I think HDF5 lib could 'solve' the allocation problem using an approach
I took. However, you do have to 'get comfortable' with the idea that you
might not utilize space in file 100% optimally.

Here is how it would work. Define a target compression ratio, R:1, that
*must* be achieved for a given dataset. If the dataset is N bytes
uncompressed, it will be NO MORE than N/R bytes compressed. Allocate N/R
bytes in the file for this dataset. If you succeed in compressing by at
least a ratio of R, your golden. If not, fail the write and return an
'unable to compress to target ratio' error. The caller can decide to try
again with a different target ratio (which will probably require some
collective communication as all procs will need to know the newer size).

If you succeed and compress by MORE than ratio of R, you waste some
space in the file. So what. Disk is cheap!
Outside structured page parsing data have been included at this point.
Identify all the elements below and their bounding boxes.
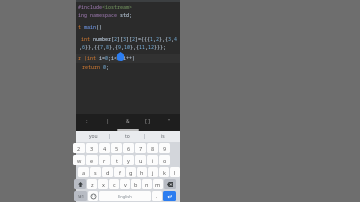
staticText: m <box>155 181 161 188</box>
button[interactable]: b <box>131 179 141 189</box>
staticText: i <box>152 157 154 164</box>
staticText: to <box>125 133 130 140</box>
button[interactable]: 5 <box>111 143 122 153</box>
staticText: r <box>103 157 106 164</box>
staticText: h <box>140 169 144 176</box>
button[interactable]: " <box>160 114 178 128</box>
staticText: k <box>163 169 166 176</box>
button[interactable]: is <box>145 131 180 142</box>
staticText: 5 <box>115 145 119 152</box>
staticText: " <box>167 117 171 125</box>
button[interactable]: Space <box>99 191 151 201</box>
staticText: e <box>90 157 94 164</box>
button[interactable]: j <box>148 167 158 177</box>
staticText: z <box>91 181 94 188</box>
button[interactable]: : <box>78 114 96 128</box>
staticText: c <box>113 181 116 188</box>
button[interactable]: d <box>102 167 113 177</box>
button[interactable]: x <box>98 179 108 189</box>
button[interactable]: y <box>123 155 134 165</box>
staticText: 3 <box>90 145 94 152</box>
button[interactable]: to <box>110 131 145 142</box>
button[interactable]: m <box>153 179 163 189</box>
button[interactable]: k <box>159 167 169 177</box>
button[interactable]: 2 <box>73 143 85 153</box>
staticText: n <box>145 181 149 188</box>
button[interactable]: Shift <box>74 179 86 189</box>
button[interactable]: Enter <box>163 191 176 201</box>
staticText: ing namespace std; <box>78 12 133 19</box>
button[interactable]: c <box>109 179 119 189</box>
button[interactable]: w <box>73 155 85 165</box>
staticText: w <box>77 157 82 164</box>
staticText: return 0; <box>82 64 110 71</box>
staticText: : <box>85 117 89 125</box>
staticText: is <box>161 133 165 140</box>
staticText: 4 <box>103 145 107 152</box>
staticText: j <box>152 169 154 176</box>
button[interactable]: Emoji <box>88 191 98 201</box>
staticText: !#1 <box>78 194 84 199</box>
staticText: l <box>174 169 176 176</box>
button[interactable]: 9 <box>159 143 170 153</box>
button[interactable]: f <box>114 167 125 177</box>
staticText: r (int i=0;i<2;i++) <box>78 55 136 62</box>
button[interactable]: 6 <box>123 143 134 153</box>
button[interactable]: e <box>86 155 98 165</box>
staticText: you <box>89 133 98 140</box>
button[interactable]: [] <box>139 114 157 128</box>
staticText: ,6}},{{7,8},{9,10},{11,12}}}; <box>79 44 167 51</box>
staticText: o <box>163 157 167 164</box>
button[interactable]: Backspace <box>164 179 176 189</box>
button[interactable]: u <box>135 155 146 165</box>
button[interactable]: 8 <box>147 143 158 153</box>
staticText: . <box>156 193 158 200</box>
button[interactable]: a <box>78 167 89 177</box>
button[interactable]: t <box>111 155 122 165</box>
button[interactable]: & <box>119 114 137 128</box>
staticText: #include<iostream> <box>78 4 133 11</box>
button[interactable]: Text cursor handle <box>117 52 124 61</box>
button[interactable]: v <box>120 179 130 189</box>
staticText: d <box>106 169 110 176</box>
staticText: u <box>139 157 143 164</box>
staticText: y <box>127 157 130 164</box>
button[interactable]: you <box>76 131 110 142</box>
button[interactable]: r <box>99 155 110 165</box>
button[interactable]: 3 <box>86 143 98 153</box>
staticText: 7 <box>139 145 143 152</box>
staticText: [] <box>144 117 152 125</box>
button[interactable]: l <box>170 167 180 177</box>
button[interactable]: z <box>87 179 97 189</box>
staticText: a <box>82 169 86 176</box>
button[interactable]: !#1 <box>74 191 87 201</box>
button[interactable]: g <box>126 167 136 177</box>
staticText: f <box>119 169 121 176</box>
button[interactable]: 4 <box>99 143 110 153</box>
staticText: x <box>102 181 105 188</box>
staticText: b <box>134 181 138 188</box>
button[interactable]: 7 <box>135 143 146 153</box>
button[interactable]: s <box>90 167 101 177</box>
staticText: & <box>126 117 130 125</box>
button[interactable]: h <box>137 167 147 177</box>
button[interactable]: | <box>99 114 117 128</box>
staticText: v <box>124 181 127 188</box>
staticText: English <box>118 194 132 199</box>
staticText: 6 <box>127 145 131 152</box>
staticText: 9 <box>163 145 167 152</box>
staticText: 2 <box>77 145 81 152</box>
staticText: s <box>94 169 97 176</box>
staticText: t <box>116 157 118 164</box>
staticText: g <box>129 169 133 176</box>
staticText: | <box>106 117 110 125</box>
button[interactable]: . <box>152 191 162 201</box>
button[interactable]: n <box>142 179 152 189</box>
staticText: 8 <box>151 145 155 152</box>
button[interactable]: o <box>159 155 170 165</box>
staticText: int number[2][3][2]={{{1,2},{3,4 <box>81 36 178 43</box>
button[interactable]: i <box>147 155 158 165</box>
staticText: t main() <box>78 24 103 31</box>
Sometimes, you can take a small sample of the dataset (say the first M
bytes, or some bytes from beginning, middle and end), compress it
yourself to get an approximate idea of how 'compressible' it might be
and then set R based on that quick approximation. In addition, if HDF5
returned to you information on how 'well' it was doing relative to
compression targets (something like 'did better than target ratio by
10%' or 'missed target ratio by 3 %'), you can adjust target ratio as
necessary.

Mark

···

On Tue, 2010-12-14 at 05:40 -0800, Quincey Koziol wrote:

  The primary problem is the space allocation that has to happen when
data is compressed. This is particularly a problem when performing
independent I/O, since the other processes aren't involved, but
[eventually] need to know about space that was allocated. Collective
I/O is easier, but still will require changes to HDF5, etc. Are you
wanting to use collective or independent I/O for your dataset writing?

--
Mark C. Miller, Lawrence Livermore National Laboratory
================!!LLNL BUSINESS ONLY!!================
miller86@llnl.gov urgent: miller86@pager.llnl.gov
T:8-6 (925)-423-5901 M/W/Th:7-12,2-7 (530)-753-8511

I'm pretty sure the trick was to use O_NOATIME in the open() call,
except on task 0. (You can find this on NICS webpage on I/O best
practices.)

I know I came across it in the lit review for our HDF5/Lustre paper,
but I can't put my fingers on the paper. It might haveI vaguely recall
a scaling graph showing how this outperformed a regular open() call,
and I think the text was 1-column wide... I'll keep looking through my
woefully unorganized pile of PDFs.

Mark

···

On Tue, Dec 14, 2010 at 8:08 AM, Quincey Koziol <koziol@hdfgroup.org> wrote:

If not, there is another optimization that I think was reported in a
paper on PLFS or Adios about passing a flag to the fopen call on each
MPI task that tells it not to update the creation/modification time
except on the root task. This can greatly reduce the load on the
metadata server for a parallel file system.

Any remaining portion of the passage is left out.